Collected data -
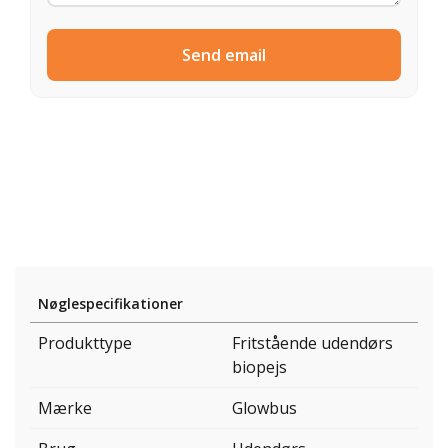
Send email
Nøglespecifikationer
Produkttype
Fritstående udendørs
biopejs
Mærke
Glowbus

Instructions to follow - Please give the data again unaltered, leaving out any images.

Completed exercise -
Send email
Nøglespecifikationer
Produkttype
Fritstående udendørs
biopejs
Mærke
Glowbus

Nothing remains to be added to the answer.